What about getting rid of this "let users select their alternative theme". And focus more on sections/themeswitchers ?
Comment #13
robertdouglass commentedI'm not for removing it. There are a lot of efforts going forward to do things like theme an individual's blog differently (blog_theme module, I think), and this is very interesting, especially if combined with some form of theme editor. The best interface we have for choosing themes is part of the user edit page. Let's not get rid of it. What's wrong with an permission to allow users to choose their own theme?
Comment #14
Bèr Kessels commentedThere is nothnig wrong witha permission. But with the options in your profile.
* Does anyone actually allow his users to choose his or her theme in the profile? I have never come across a drupal site that does this. Never!
* As you state, there are loads of much better uses of personal themes, like letting a user choose a theme for his blog. Or a print theme, or a theme for better visibility. Or even a theme special for bots. sections, admin themes, etc.

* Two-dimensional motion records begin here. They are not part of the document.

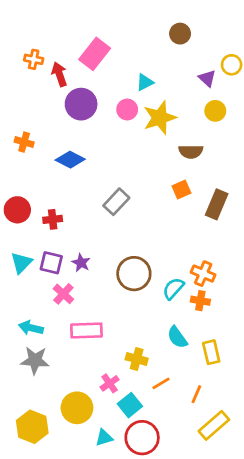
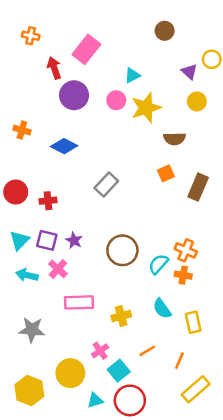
orange cross: (34, 59) -> (31, 36), moved
cyan arrow: (31, 328) -> (27, 275), moved
yellow cross: (137, 359) -> (121, 316), moved, turned -30

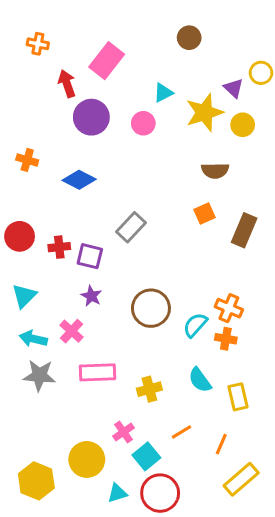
brown circle: (165, 31) -> (189, 38), moved
yellow star: (146, 108) -> (204, 113), moved
purple square: (47, 240) -> (90, 256), moved
gray star: (32, 330) -> (39, 375), moved

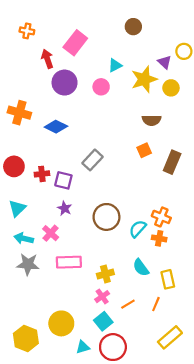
orange cross: (27, 160) -> (19, 113), size x1.5
pink cross: (123, 432) -> (102, 297), moved
orange line: (221, 444) -> (156, 304), moved

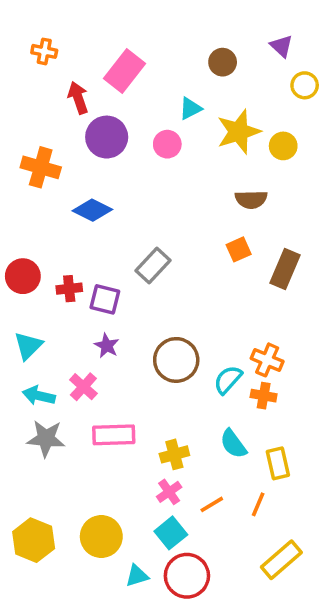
brown circle: (133, 27) -> (223, 62), moved
purple triangle: (165, 62) -> (281, 46), moved
orange cross: (19, 113) -> (41, 167), moved
yellow hexagon: (26, 338) -> (34, 540), moved

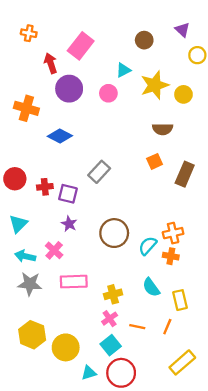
orange cross: (267, 360) -> (173, 233), turned -36
orange line: (212, 504) -> (137, 327), turned 42
yellow hexagon: (34, 540) -> (32, 335), moved

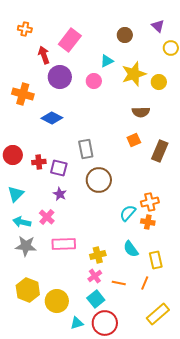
gray rectangle: (99, 172) -> (86, 149), turned -54
brown circle: (114, 233) -> (99, 180), moved

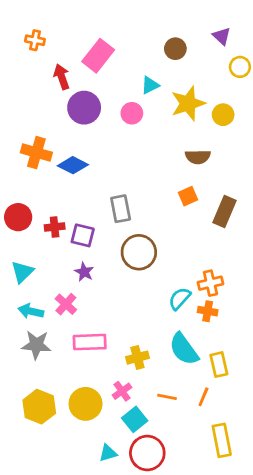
orange cross: (23, 94) -> (36, 153), moved
cyan semicircle: (131, 249) -> (184, 349), size x1.4
pink cross: (95, 276) -> (122, 391), moved
yellow circle: (57, 301) -> (86, 404), moved
yellow rectangle: (158, 314) -> (222, 440), turned -60

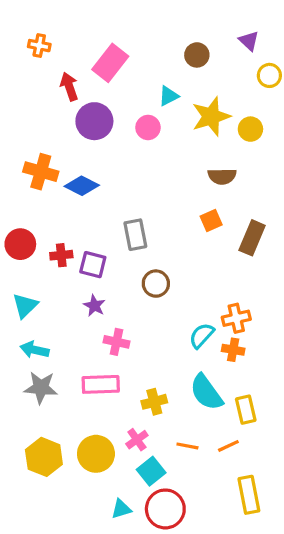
brown circle: (139, 252) -> (156, 284), size x0.7
pink cross: (66, 304) -> (116, 342), moved, turned -30
orange line: (203, 397) -> (228, 446), turned 42

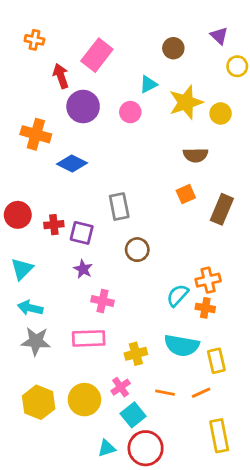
orange cross: (41, 172) -> (36, 134), moved
cyan semicircle: (206, 392) -> (182, 345), turned -44

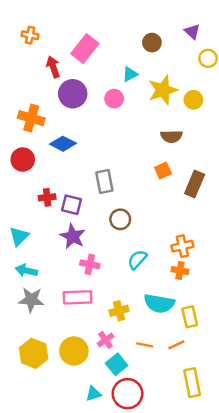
red circle: (18, 215) -> (23, 160), moved
purple star: (83, 269) -> (73, 236), size x1.5
cyan semicircle: (178, 295) -> (137, 260), moved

None of these cases benefit from the in-profile theme choice.
I think this is some odd *nuke ripoff feature, that is only there, because no-one took the time to remove it. Really, have you ever seen this being used on a site?
So to conclude: IMO the in-profile theme choice should go. We should focus on writing or improving modules that do advanced themeswitching.
Comment #15
robertdouglass commentedOk, I agree that the in-profile theme changing stuff is cruft. Better would be a module that lets users do this. It could even show up in the same place, but at least it wouldn't be in core.
Comment #16
TDobes commentedIn response to Bèr:
Well, I use the feature. In fact, it was the reason I got interested in the Drupal theming system to begin with. I was extremely frustrated by users' inability to switch between chameleon styles and xtemplate templates in Drupal prior the the last major theming patch.
However, I tend to agree with you that this feature could be removed from core. This sort of functionality could be added to the user profile page by a contrib module and implemented by using the $custom_theme variable.
Comment #17
dries commentedAgreed. Let's move this to a contributed module and let's tidy up the theme configuration page (unless I'm mistaken, the enabled-checkboxes could probably be removed?).
Comment #18
killes@www.drop.org commentedMoving to cvs. I am delighted about this change.
This "feature" annoyed me right from when I started to use Drupal...
Comment #19
TDobes commentedI've attached a patch which removes the option for selecting themes from the _user hook and the special handling of $user->theme from init_theme.
While I did consider removing the "enabled" field, I decided against it. When all themes are always enabled, the number of sub-tabs of "configure" can become unmanagable. drumm's recent usability improvement to the theme admin involved hiding tabs for those themes which are not enabled. Additionally, contrib modules which manipulate $custom_theme should be obtaining their list of selections by using list_themes(). Therefore, they too would benefit by displaying only those themes which have been enabled by the site admin. For example, a site admin may wish to make only certain themes available to other site developers who have the ability to switch themes in certain sections of the site.
Comment #20
TDobes commentedHere's a quick copy-and-paste module containing the code removed from core... it allows users (whom are granted the appropriate permission) to switch the theme with which they view the site.
I made it as a proof-of-concept that this same functionality can easily be recreated by a standalone module.
Comment #21
drumm+1 never thought of how easy this would be with $custom_theme.
Comment #22
drummNo longer applies.
Comment #23
bradlis7 commentedThere is now an access control to allow users to switch themes or not... does that fix this??
Comment #24
catchI think that's for the default theme, not individual themes so probably still active.
+1 for this moving to contrib.
Comment #25
dvessel commentedbradlis7 is right.
Comment #26
(not verified) commentedAutomatically closed -- issue fixed for two weeks with no activity.